Download or read book The Gulf of Mexico written by John S. Sledge and published by Univ of South Carolina Press. This book was released on 2019-11-13 with total page 360 pages. Available in PDF, EPUB and Kindle. Book excerpt: “[Sledge] rightfully celebrates and affirms the southern sea’s enriching past and gives readers reason to want for its wholesome and meaningful future.” —Jack E. Davis, Pulitzer Prize–winning author of The Gulf: The Making of an American Sea The Gulf of Mexico presents a compelling, salt-streaked narrative of the earth’s tenth largest body of water. In this beautifully written and illustrated volume, John S. Sledge explores the people, ships, and cities that have made the Gulf’s human history and culture so rich.
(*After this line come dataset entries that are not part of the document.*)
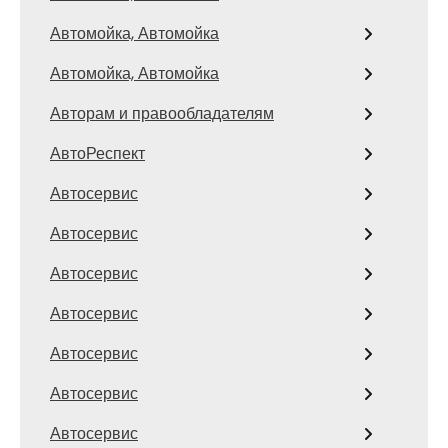
Автомойка, Автомойка
Автомойка, Автомойка
Авторам и правообладателям
АвтоРеспект
Автосервис
Автосервис
Автосервис
Автосервис
Автосервис
Автосервис
Автосервис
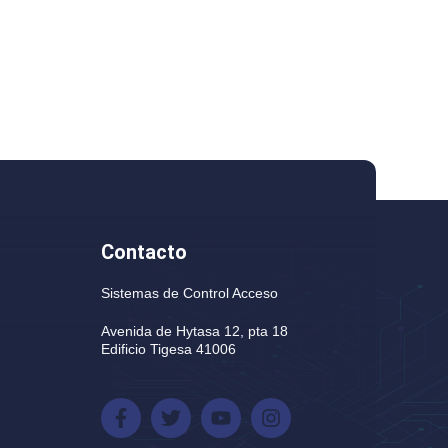
Contacto
Sistemas de Control Acceso
Avenida de Hytasa 12, pta 18
Edificio Tigesa 41006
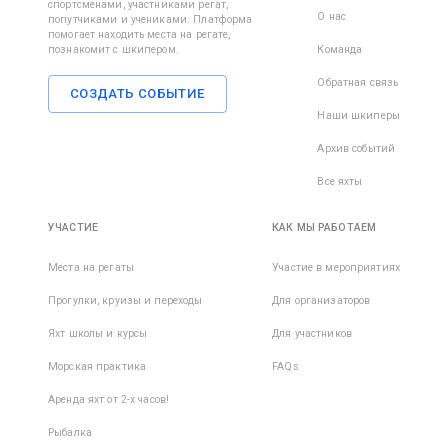
спортсменами, участниками регат,
О нас
попутчиками и учениками. Платформа
помогает находить места на регате,
познакомит с шкипером.
Команда
Обратная связь
СОЗДАТЬ СОБЫТИЕ
Наши шкиперы
Архив событий
Все яхты
УЧАСТИЕ
КАК МЫ РАБОТАЕМ
Места на регаты
Участие в мероприятиях
Прогулки, круизы и переходы
Для организаторов
Яхт школы и курсы
Для участников
Морская практика
FAQs
Аренда яхт от 2-х часов!
Рыбалка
Many famous figures who sailed the Gulf’s viridian waters are highlighted, including Ponce de León, Robert Cavelier de La Salle, Francis Drake, Elizabeth Agassiz, Ernest Hemingway, and Charles Dwight Sigsbee at the helm of the doomed Maine. Gulf events of global historical importance are detailed, such as the only defeat of armed and armored steamships by wooden sailing vessels, the first accurate deep-sea survey and bathymetric map of any ocean basin, the development of shipping containers by a former truck driver frustrated with antiquated loading practices, and the worst environmental disaster in American annals. Occasionally shifting focus ashore, Sledge explains how people representing a gumbo of ethnicities built some of the world’s most exotic cities—Havana, way station for conquistadores and treasure-filled galleons; New Orleans, the Big Easy, famous for its beautiful French Quarter, Mardi Gras, and relaxed morals; and oft-besieged Veracruz, Mexico’s oldest city, founded in 1519 by Hernán Cortés. In the modern era the Gulf has become critical to energy production, fisheries, tourism, and international trade, even as it is threatened by pollution and climate change. The Gulf of Mexico is a work of verve and sweep that illuminates both the risks of life on the water and the riches that come from its bounty.